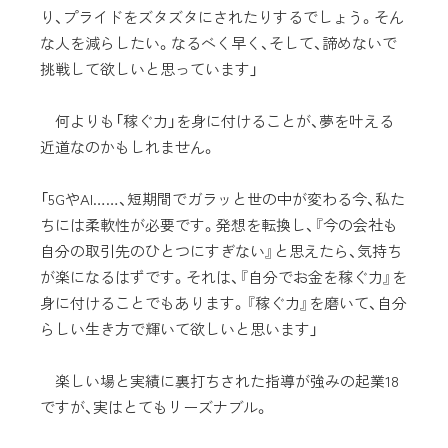
り、プライドをズタズタにされたりするでしょう。そん
な人を減らしたい。なるべく早く、そして、諦めないで
挑戦して欲しいと思っています」
何よりも「稼ぐ力」を身に付けることが、夢を叶える
近道なのかもしれません。
「5GやAI……、短期間でガラッと世の中が変わる今、私た
ちには柔軟性が必要です。発想を転換し、『今の会社も
自分の取引先のひとつにすぎない』と思えたら、気持ち
が楽になるはずです。それは、『自分でお金を稼ぐ力』を
身に付けることでもあります。『稼ぐ力』を磨いて、自分
らしい生き方で輝いて欲しいと思います」
楽しい場と実績に裏打ちされた指導が強みの起業18
ですが、実はとてもリーズナブル。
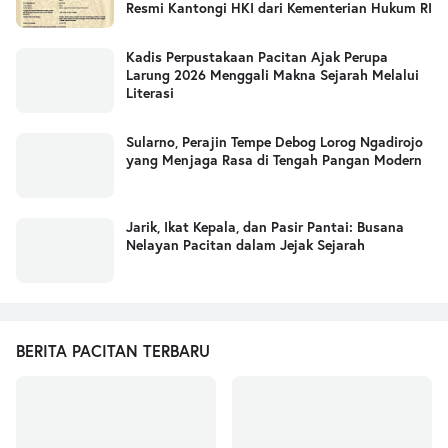
Resmi Kantongi HKI dari Kementerian Hukum RI
Kadis Perpustakaan Pacitan Ajak Perupa
Larung 2026 Menggali Makna Sejarah Melalui
Literasi
Sularno, Perajin Tempe Debog Lorog Ngadirojo
yang Menjaga Rasa di Tengah Pangan Modern
Jarik, Ikat Kepala, dan Pasir Pantai: Busana
Nelayan Pacitan dalam Jejak Sejarah
BERITA PACITAN TERBARU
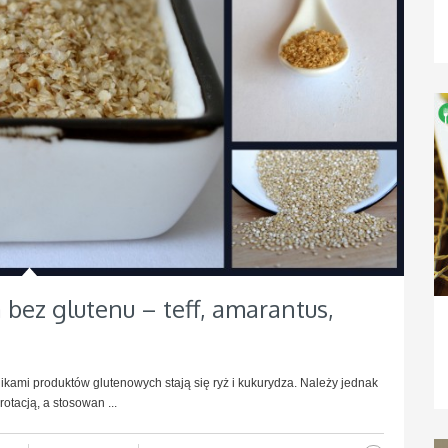
 bez glutenu – teff, amarantus,
kami produktów glutenowych stają się ryż i kukurydza. Należy jednak
otacją, a stosowan ...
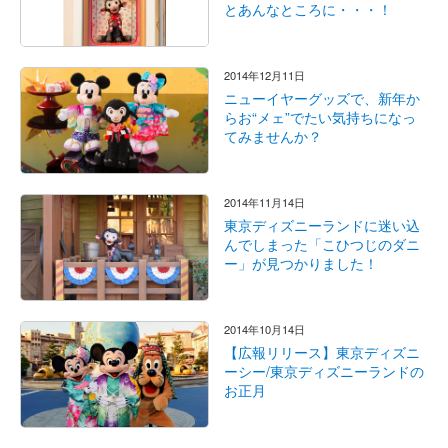
とあんなところに・・・！
2014年12月11日
ニューイヤーグッズで、新年か
らお“メェ”でたい気持ちになっ
てみませんか？
2014年11月14日
東京ディズニーランドに迷い込
んでしまった「こひつじのダニ
ー」が見つかりました！
2014年10月14日
【広報リリース】東京ディズニ
ーシー/東京ディズニーランドの
お正月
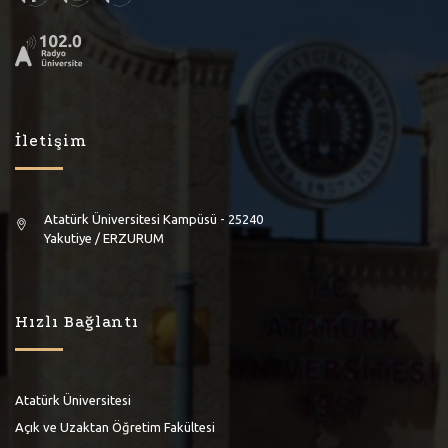
İletişim
Atatürk Üniversitesi Kampüsü - 25240
Yakutiye / ERZURUM
Hızlı Bağlantı
Atatürk Üniversitesi
Açık ve Uzaktan Öğretim Fakültesi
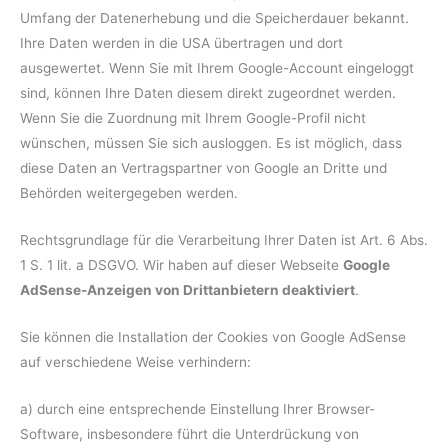
Umfang der Datenerhebung und die Speicherdauer bekannt.
Ihre Daten werden in die USA übertragen und dort
ausgewertet. Wenn Sie mit Ihrem Google-Account eingeloggt
sind, können Ihre Daten diesem direkt zugeordnet werden.
Wenn Sie die Zuordnung mit Ihrem Google-Profil nicht
wünschen, müssen Sie sich ausloggen. Es ist möglich, dass
diese Daten an Vertragspartner von Google an Dritte und
Behörden weitergegeben werden.
Rechtsgrundlage für die Verarbeitung Ihrer Daten ist Art. 6 Abs.
1 S. 1 lit. a DSGVO. Wir haben auf dieser Webseite
Google
AdSense-Anzeigen von Drittanbietern deaktiviert
.
Sie können die Installation der Cookies von Google AdSense
auf verschiedene Weise verhindern:
a) durch eine entsprechende Einstellung Ihrer Browser-
Software, insbesondere führt die Unterdrückung von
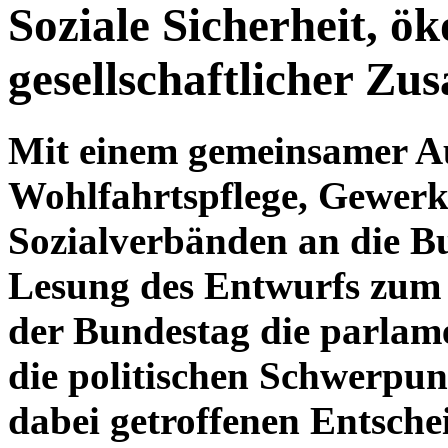
Soziale Sicherheit, ök
gesellschaftlicher Z
Mit einem gemeinsamer Au
Wohlfahrtspflege, Gewerk
Sozialverbänden an die Bu
Lesung des Entwurfs zum
der Bundestag die parlam
die politischen Schwerpu
dabei getroffenen Entsch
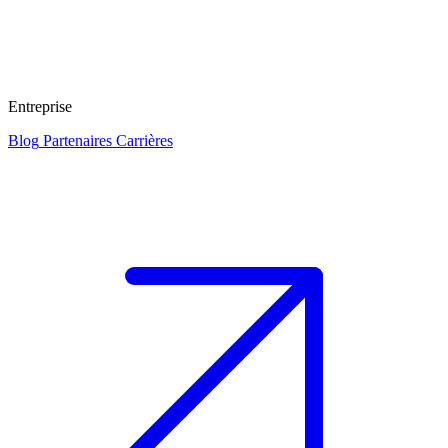
Entreprise
Blog
Partenaires
Carrières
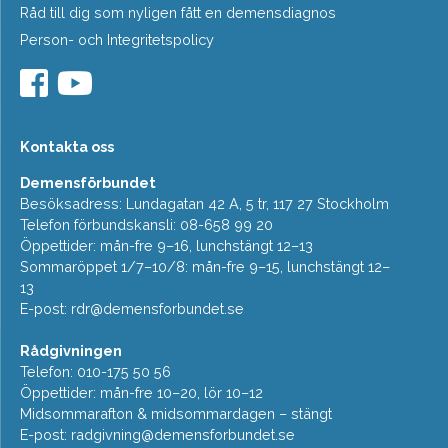
Råd till dig som nyligen fått en demensdiagnos
Person- och Integritetspolicy
Kontakta oss
Demensförbundet
Besöksadress: Lundagatan 42 A, 5 tr, 117 27 Stockholm
Telefon förbundskansli: 08-658 99 20
Öppettider: mån-fre 9–16, lunchstängt 12–13
Sommaröppet 1/7–10/8: mån-fre 9–15, lunchstängt 12–
13
E-post:
rdr@demensforbundet.se
Rådgivningen
Telefon: 010-175 50 56
Öppettider: mån-fre 10–20, lör 10–12
Midsommarafton & midsommardagen – stängt
E-post:
radgivning@demensforbundet.se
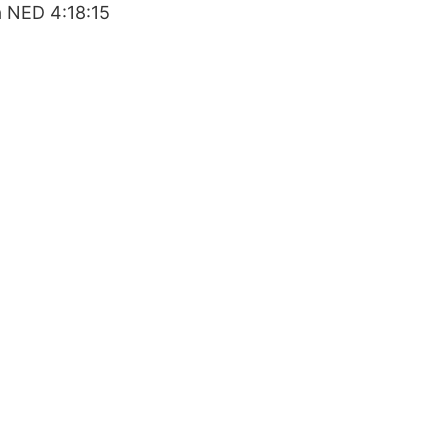
a NED 4:18:15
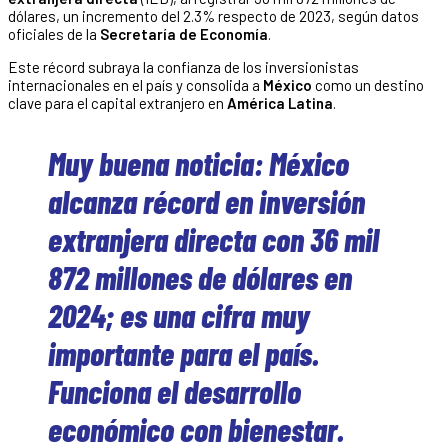
dólares, un incremento del 2.3% respecto de 2023, según datos
oficiales de la
Secretaría de Economía
.
Este récord subraya la confianza de los inversionistas
internacionales en el país y consolida a
México
como un destino
clave para el capital extranjero en
América Latina
.
Muy buena noticia: México
alcanza récord en inversión
extranjera directa con 36 mil
872 millones de dólares en
2024; es una cifra muy
importante para el país.
Funciona el desarrollo
económico con bienestar.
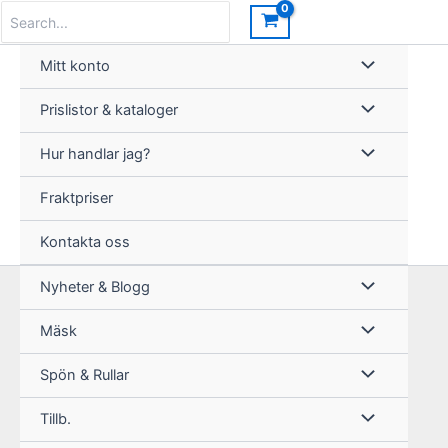
Hoppa
Search
for:
till
innehåll
Mitt konto
Prislistor & kataloger
Hur handlar jag?
Fraktpriser
Kontakta oss
Nyheter & Blogg
Mäsk
Spön & Rullar
Tillb.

- [Exercise]
Repeat the data exactly. Pictures should not appear.

- [Completed exercise]
り、プライドをズタズタにされたりするでしょう。そん
な人を減らしたい。なるべく早く、そして、諦めないで
挑戦して欲しいと思っています」
何よりも「稼ぐ力」を身に付けることが、夢を叶える
近道なのかもしれません。
「5GやAI……、短期間でガラッと世の中が変わる今、私た
ちには柔軟性が必要です。発想を転換し、『今の会社も
自分の取引先のひとつにすぎない』と思えたら、気持ち
が楽になるはずです。それは、『自分でお金を稼ぐ力』を
身に付けることでもあります。『稼ぐ力』を磨いて、自分
らしい生き方で輝いて欲しいと思います」
楽しい場と実績に裏打ちされた指導が強みの起業18
ですが、実はとてもリーズナブル。
Resmi Kantongi HKI dari Kementerian Hukum RI
Kadis Perpustakaan Pacitan Ajak Perupa
Larung 2026 Menggali Makna Sejarah Melalui
Literasi
Sularno, Perajin Tempe Debog Lorog Ngadirojo
yang Menjaga Rasa di Tengah Pangan Modern
Jarik, Ikat Kepala, dan Pasir Pantai: Busana
Nelayan Pacitan dalam Jejak Sejarah
BERITA PACITAN TERBARU
 bez glutenu – teff, amarantus,
kami produktów glutenowych stają się ryż i kukurydza. Należy jednak
otacją, a stosowan ...
とあんなところに・・・！
2014年12月11日
ニューイヤーグッズで、新年か
らお“メェ”でたい気持ちになっ
てみませんか？
2014年11月14日
東京ディズニーランドに迷い込
んでしまった「こひつじのダニ
ー」が見つかりました！
2014年10月14日
【広報リリース】東京ディズニ
ーシー/東京ディズニーランドの
お正月
İletişim
Atatürk Üniversitesi Kampüsü - 25240
Yakutiye / ERZURUM
Hızlı Bağlantı
Atatürk Üniversitesi
Açık ve Uzaktan Öğretim Fakültesi
Umfang der Datenerhebung und die Speicherdauer bekannt.
Ihre Daten werden in die USA übertragen und dort
ausgewertet. Wenn Sie mit Ihrem Google-Account eingeloggt
sind, können Ihre Daten diesem direkt zugeordnet werden.
Wenn Sie die Zuordnung mit Ihrem Google-Profil nicht
wünschen, müssen Sie sich ausloggen. Es ist möglich, dass
diese Daten an Vertragspartner von Google an Dritte und
Behörden weitergegeben werden.
Rechtsgrundlage für die Verarbeitung Ihrer Daten ist Art. 6 Abs.
1 S. 1 lit. a DSGVO. Wir haben auf dieser Webseite
Google
AdSense-Anzeigen von Drittanbietern deaktiviert
.
Sie können die Installation der Cookies von Google AdSense
auf verschiedene Weise verhindern:
a) durch eine entsprechende Einstellung Ihrer Browser-
Software, insbesondere führt die Unterdrückung von
Soziale Sicherheit, ök
gesellschaftlicher Z
Mit einem gemeinsamer Au
Wohlfahrtspflege, Gewerk
Sozialverbänden an die Bu
Lesung des Entwurfs zum
der Bundestag die parlam
die politischen Schwerpu
dabei getroffenen Entsch
Entreprise
Blog
Partenaires
Carrières
Råd till dig som nyligen fått en demensdiagnos
Person- och Integritetspolicy
Kontakta oss
Demensförbundet
Besöksadress: Lundagatan 42 A, 5 tr, 117 27 Stockholm
Telefon förbundskansli: 08-658 99 20
Öppettider: mån-fre 9–16, lunchstängt 12–13
Sommaröppet 1/7–10/8: mån-fre 9–15, lunchstängt 12–
13
E-post:
rdr@demensforbundet.se
Rådgivningen
Telefon: 010-175 50 56
Öppettider: mån-fre 10–20, lör 10–12
Midsommarafton & midsommardagen – stängt
E-post:
radgivning@demensforbundet.se
a NED 4:18:15
dólares, un incremento del 2.3% respecto de 2023, según datos
oficiales de la
Secretaría de Economía
.
Este récord subraya la confianza de los inversionistas
internacionales en el país y consolida a
México
como un destino
clave para el capital extranjero en
América Latina
.
Muy buena noticia: México
alcanza récord en inversión
extranjera directa con 36 mil
872 millones de dólares en
2024; es una cifra muy
importante para el país.
Funciona el desarrollo
económico con bienestar.
Hoppa
Search
for:
till
innehåll
Mitt konto
Prislistor & kataloger
Hur handlar jag?
Fraktpriser
Kontakta oss
Nyheter & Blogg
Mäsk
Spön & Rullar
Tillb.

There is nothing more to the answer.